For Baird analyst Peter Arment, the company’s long-term prospects seem even better. When “order growth at Gulfstream has returned and is a cyclical kicker for a defense business that continues to remove budget issues,” Arment upgraded GD from Hold to Buy and gave the price target a spike, with the number climbing from $ 180 to $ 243 (Jan. )% Upside potential).
In particular, Arment argues that a “flat” budget request and “heightened threat environment” in key regions helped allay investor fears. Combat Systems in particular saw a 6% increase in the quarter. He added, “Because of Marine’s long-term visibility on platforms like the Virginia and Columbia class submarines, the defense business is becoming an execution story in the medium term.”
In addition, the defense inventory currently stands at more than $ 77 billion, equivalent to approximately 2.6 years of revenue in this segment. This is backed by recurring submarine awards and a “growing pipeline” in Technologies that ended the quarter with $ 30 billion in proposals, according to Arment.
Although the recovery in commercial aerospace demand has been slower, bizjets are a whole different story as flight activity spikes so much. “As travel restrictions loosen internationally, we expect activity to continue and improve results for the year,” commented Arment.

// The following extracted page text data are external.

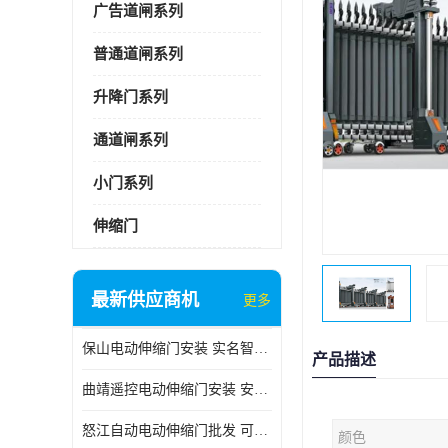
广告道闸系列
普通道闸系列
升降门系列
通道闸系列
小门系列
伸缩门
最新供应商机
更多
保山电动伸缩门安装 实名智科技 安全性高
产品描述
曲靖遥控电动伸缩门安装 安全性高
怒江自动电动伸缩门批发 可按需定制
颜色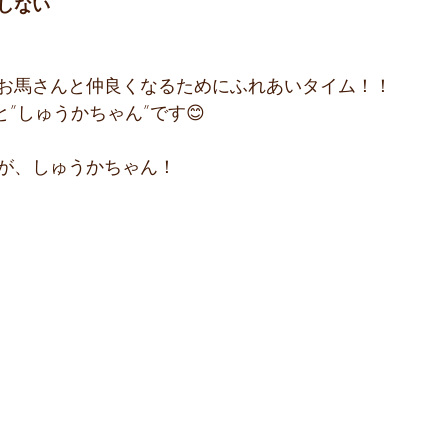
しない
お馬さんと仲良くなるためにふれあいタイム！！
と”しゅうかちゃん”です😊
が、しゅうかちゃん！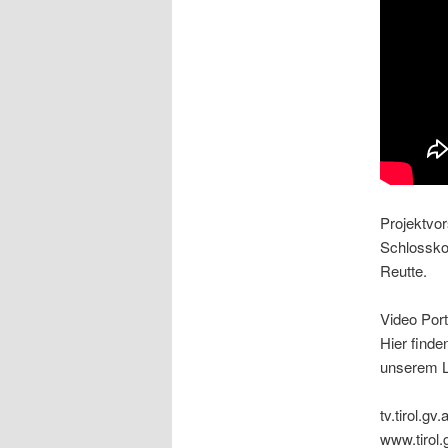
Projektvo
Schlossko
Reutte.
Video Port
Hier finde
unserem L
tv.tirol.gv.a
www.tirol.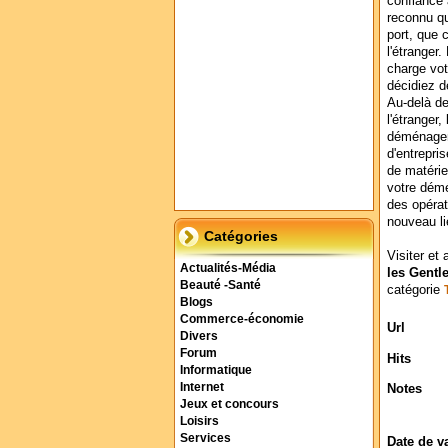
confiance
reconnu qu
port, que
l'étranger
charge vo
décidiez d
Au-delà d
l'étranger
déménagem
d'entrepri
de matérie
votre dém
des opérat
nouveau li
Catégories
Visiter et 
Actualités-Média
les Gent
Beauté -Santé
catégorie
Blogs
Commerce-économie
Url
Divers
Forum
Hits
Informatique
Internet
Notes
Jeux et concours
Loisirs
Services
Date de v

It should also be noted that Arment believes this will be reversed in 2022, although aerospace profitability will come under pressure this year, with higher volume expected.
“Coupled with improved sales and profits at Aerospace, we see potential for GD to return to its premium position among the prime numbers,” said the Baird analyst.
Overall, Arment has achieved a 64% success rate and an average return of 13.8% per rating.